Division of Emergency Medicine, Boston Children's Hospital and Harvard Medical School, Boston, Mass.
Division of Emergency Medicine, Boston Children's Hospital and Harvard Medical School, Boston, Mass.
Acad Pediatr. 2019 Jul;19(5):542-548. doi: 10.1016/j.acap.2018.11.015. Epub 2019 Jan 16.
As both fever and pneumonia can be associated with tachypnea, we investigated the relationship between body temperature and respiratory rate (RR) in young children and whether temperature-adjusted RR enhances the prediction of pneumonia.
In this retrospective cross-sectional analysis of 91,429 children < 5 years of age presenting to an urban pediatric emergency department, the relationship between triage RR and temperature was analyzed using regression analysis. We assessed the predictive value of temperature-adjusted RR for the diagnosis of pneumonia; diagnostic performance was evaluated for continuous RR as well as World Health Organization (WHO) age-based RR thresholds.
The mean RR increased 2.6 breaths/minute for each 1°C increase in temperature. Interpatient variability was comparatively large; at any temperature, the interquartile range (75th percentile minus 25th percentile) varied from 4 to 16 breaths/minute. For predicting pneumonia, temperature- and age-adjusted RR was superior to age-adjusted RR: area under the curve (AUC) = 0.76 (95% confidence interval [CI], 0.75-0.78) versus AUC = 0.73 (95% CI, 0.72-0.75), respectively.
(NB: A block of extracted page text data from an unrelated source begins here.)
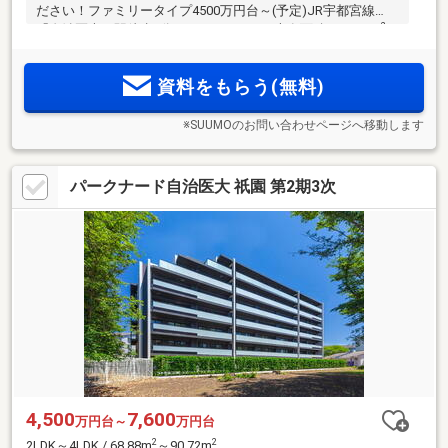
ださい！ファミリータイプ4500万円台～(予定)JR宇都宮線
2
「自治医大」駅徒歩9分 2LDK～4LDK／専有面積：68.88m
～
2
166.05m
、18タイプ30バリエーションの多彩な間取り 全91
戸・南向き・南東向き＜パークナード自治医大 祇園＞誕生
資料をもらう(無料)
※SUUMOのお問い合わせページへ移動します
パークナード自治医大 祇園 第2期3次
4,500
7,600
万円台～
万円台
2
2
2LDK～4LDK / 68.88m
～90.72m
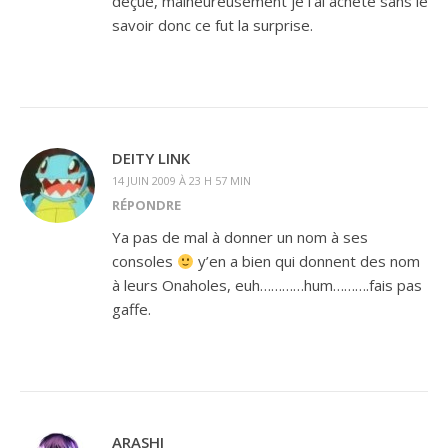
déçue, malheureusement je l’ai acheté sans le
savoir donc ce fut la surprise.
DEITY LINK
14 JUIN 2009 À 23 H 57 MIN
RÉPONDRE
Ya pas de mal à donner un nom à ses
consoles
y’en a bien qui donnent des nom
à leurs Onaholes, euh…………hum……….fais pas
gaffe.
ARASHI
Using WHO RR criteria, temperature-adjusted RR improved diagnostic discrimination, as the AUC increased from 0.58 (95% CI, 0.57-0.59) to 0.72 (95% CI, 0.70-0.73).
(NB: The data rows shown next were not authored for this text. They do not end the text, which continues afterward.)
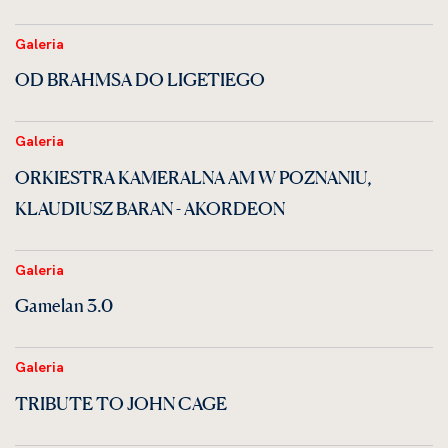
Galeria
OD BRAHMSA DO LIGETIEGO
Galeria
ORKIESTRA KAMERALNA AM W POZNANIU,
KLAUDIUSZ BARAN - AKORDEON
Galeria
Gamelan 3.0
Galeria
TRIBUTE TO JOHN CAGE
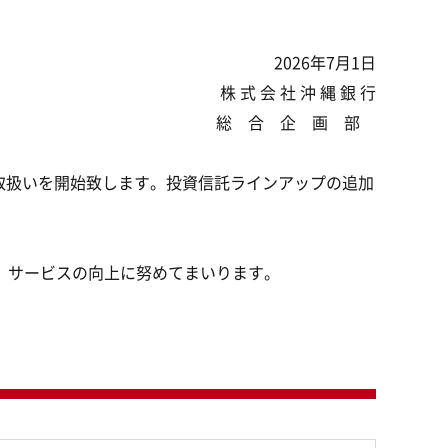
2026年7月1日
株 式 会 社 沖 縄 銀 行
総 合 企 画 部
の取扱いを開始致します。投資信託ラインアップの追加
、サービスの向上に努めてまいります。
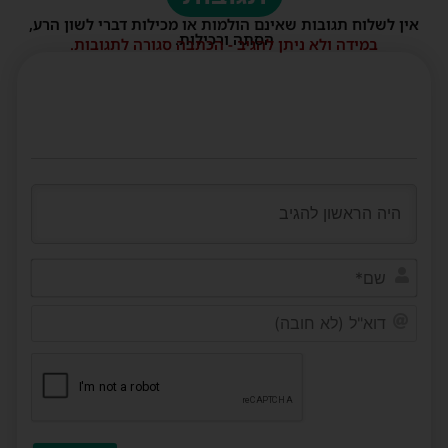
אין לשלוח תגובות שאינם הולמות או מכילות דברי לשון הרע,
הסתה ורכילות.
במידה ולא ניתן להגיב - הכתבה סגורה לתגובות.
שם*
דוא"ל
(לא
חובה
The effects of temperature on respiratory rate are modest, with a mean increase of 2.6 breaths/minute for each 1°C rise in temperature. Despite considerable interpatient variability in respiratory rates by temperature, temperature adjustment improves the diagnostic value of respiratory rate for pneumonia.
发热和肺炎均可导致呼吸急促,本研究旨在探讨小儿体温与呼吸频率(RR)之间的关系,以及体温校正 RR 是否能提高肺炎预测的准确性。
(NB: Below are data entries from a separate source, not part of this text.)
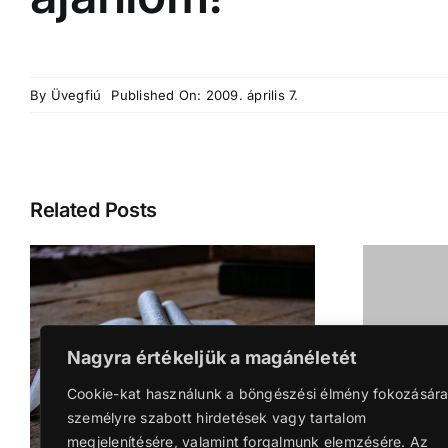
By
Üvegfiú
Published On: 2009. április 7.
Related Posts
Nagyra értékeljük a magánéletét
Cookie-kat használunk a böngészési élmény fokozására
személyre szabott hirdetések vagy tartalom
megjelenítésére, valamint forgalmunk elemzésére. Az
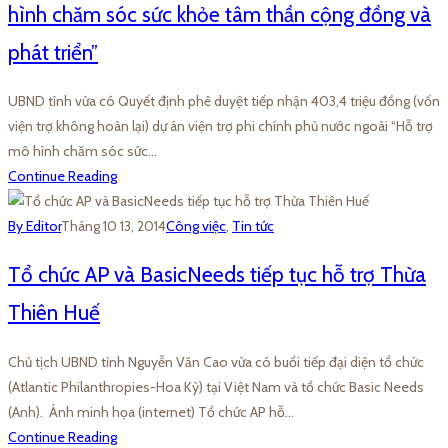
hình chăm sóc sức khỏe tâm thần cộng đồng và
phát triển”
UBND tỉnh vừa có Quyết định phê duyệt tiếp nhận 403,4 triệu đồng (vốn
viện trợ không hoàn lại) dự án viện trợ phi chính phủ nước ngoài “Hỗ trợ
mô hình chăm sóc sức…
Continue Reading
By Editor
Tháng 10 13, 2014
Công việc
,
Tin tức
Tổ chức AP và BasicNeeds tiếp tục hỗ trợ Thừa
Thiên Huế
Chủ tịch UBND tỉnh Nguyễn Văn Cao vừa có buổi tiếp đại diện tổ chức
(Atlantic Philanthropies-Hoa Kỳ) tại Việt Nam và tổ chức Basic Needs
(Anh). Ảnh minh họa (internet) Tổ chức AP hỗ…
Continue Reading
本回顾性横断面分析纳入了 91429 名年龄<5 岁、因急性病就诊于城市儿科急诊的患儿,采用回归分析评估分诊 RR 与体温之间的关系。我们评估了校正 RR 对肺炎诊断的预测价值;连续 RR 和世界卫生组织(WHO)基于年龄的 RR 界值均用于评估诊断性能。
体温每升高 1°C,RR 平均增加 2.6 次/分钟。患者间 RR 差异较大;在任何体温下,RR 的四分位间距(75%分位数与 25%分位数之差)在 4 至 16 次/分钟之间。校正 RR 优于校正年龄后的 RR 预测肺炎的能力:曲线下面积(AUC)分别为 0.76(95%置信区间[CI],0.75-0.78)和 0.73(95% CI,0.72-0.75)。使用 WHO 的 RR 标准,校正 RR 可提高诊断区分度,AUC 从 0.58(95% CI,0.57-0.59)增加到 0.72(95% CI,0.70-0.73)。
体温对 RR 的影响较小,体温升高 1°C,RR 平均增加 2.6 次/分钟。尽管 RR 随体温变化存在较大的个体间差异,但校正体温可提高 RR 对肺炎的诊断价值。